**Supplied entries**
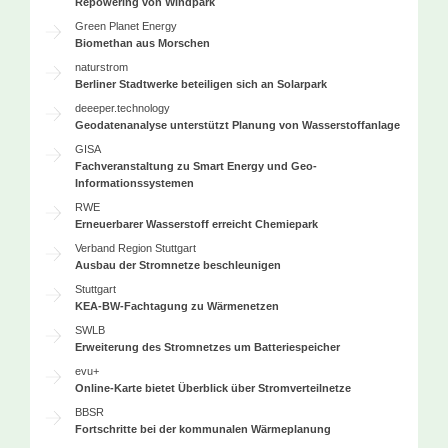
Repowering von Windpark
Green Planet Energy
Biomethan aus Morschen
naturstrom
Berliner Stadtwerke beteiligen sich an Solarpark
deeeper.technology
Geodatenanalyse unterstützt Planung von Wasserstoffanlage
GISA
Fachveranstaltung zu Smart Energy und Geo-
Informationssystemen
RWE
Erneuerbarer Wasserstoff erreicht Chemiepark
Verband Region Stuttgart
Ausbau der Stromnetze beschleunigen
Stuttgart
KEA-BW-Fachtagung zu Wärmenetzen
SWLB
Erweiterung des Stromnetzes um Batteriespeicher
evu+
Online-Karte bietet Überblick über Stromverteilnetze
BBSR
Fortschritte bei der kommunalen Wärmeplanung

**What the task asks**
All of the entries, apart from the pictures, must be returned exactly.

**Written response**
Repowering von Windpark
Green Planet Energy
Biomethan aus Morschen
naturstrom
Berliner Stadtwerke beteiligen sich an Solarpark
deeeper.technology
Geodatenanalyse unterstützt Planung von Wasserstoffanlage
GISA
Fachveranstaltung zu Smart Energy und Geo-
Informationssystemen
RWE
Erneuerbarer Wasserstoff erreicht Chemiepark
Verband Region Stuttgart
Ausbau der Stromnetze beschleunigen
Stuttgart
KEA-BW-Fachtagung zu Wärmenetzen
SWLB
Erweiterung des Stromnetzes um Batteriespeicher
evu+
Online-Karte bietet Überblick über Stromverteilnetze
BBSR
Fortschritte bei der kommunalen Wärmeplanung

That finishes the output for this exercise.